RG: É possível aproveitar somente o melhor do espírito natalino?

AAL: Vivemos numa sociedade que apresenta, de forma mais ou menos declarada, um ideal de perfeição. Para aproveitarmos mais o Natal, ou qualquer outra coisa, pode ser necessário descartemos o desejo de perfeição e atribuamos mais valor àquilo que está efetivamente lá, a nossa disposição. Trata-se de lidar com o que existe, não com o que gostaríamos que existisse.

RG: Como lidar com lembranças negativas que porventura envolvam a data?

AAL: O Natal é um tempo propício a reflexões retrospectivas. É natural que as experiências que se teve na vida se façam lembrar e é natural sentir tristeza.

Às vezes, no entanto, a recordação de membros da família que não estão mais presentes ou as reminiscências de momentos trágicos da vida podem suscitar emoções muito fortes e dolorosas. Procurar uma pessoa de confiança com quem conversar sobre estes sentimentos é um movimento que pode trazer alívio e também a sensação de não estar isolado do contato humano. Penso que o maior desafio é abandonar a idéia de que a vida deve ser sempre alegre. Os eventos que marcaram minha história, ainda que eu os considere negativos, fazem parte de quem eu sou.

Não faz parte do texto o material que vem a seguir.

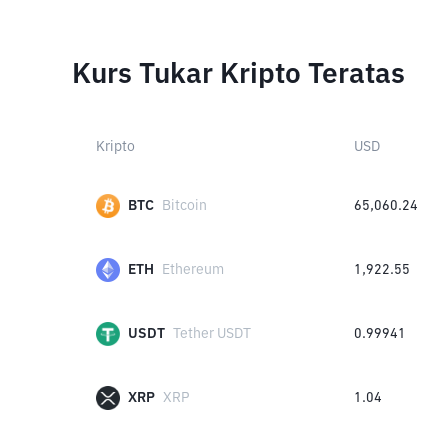
Kurs Tukar Kripto Teratas
Kripto
USD
BTC
Bitcoin
65,060.24
ETH
Ethereum
1,922.55
USDT
Tether USDT
0.99941
XRP
XRP
1.04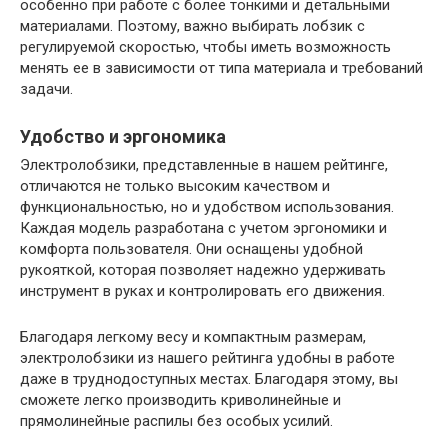
особенно при работе с более тонкими и детальными
материалами. Поэтому, важно выбирать лобзик с
регулируемой скоростью, чтобы иметь возможность
менять ее в зависимости от типа материала и требований
задачи.
Удобство и эргономика
Электролобзики, представленные в нашем рейтинге,
отличаются не только высоким качеством и
функциональностью, но и удобством использования.
Каждая модель разработана с учетом эргономики и
комфорта пользователя. Они оснащены удобной
рукояткой, которая позволяет надежно удерживать
инструмент в руках и контролировать его движения.
Благодаря легкому весу и компактным размерам,
электролобзики из нашего рейтинга удобны в работе
даже в труднодоступных местах. Благодаря этому, вы
сможете легко производить криволинейные и
прямолинейные распилы без особых усилий.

RG: Qual a relação entre espírito natalino e a prática de alguns valores?

AAL: A essência do Natal é que a vida é generosa e se renova de forma miraculosa e inesperada. Na proporção em que pudermos nos colocar internamente em consonância com essa amorosidade universal, nossas ações se alinharão com os principais valores humanos: o amor, que inclui a alegria, a compaixão, a generosidade e o cuidado; a verdade, que é o amor traduzido em palavras; a conduta correta, que o amor traduzido em ações; a paz, que é o amor no pensamento; e a não violência, que é uma compreensão amorosa do mundo.

Ninguém passa pela vida ileso. No entanto, quanto mais abertos conseguirmos estar para o mistério da vida, mais a compaixão toma o lugar da desconfiança e do medo, e com maior facilidade, autenticidade e criatividade praticamos o verdadeiro Natal.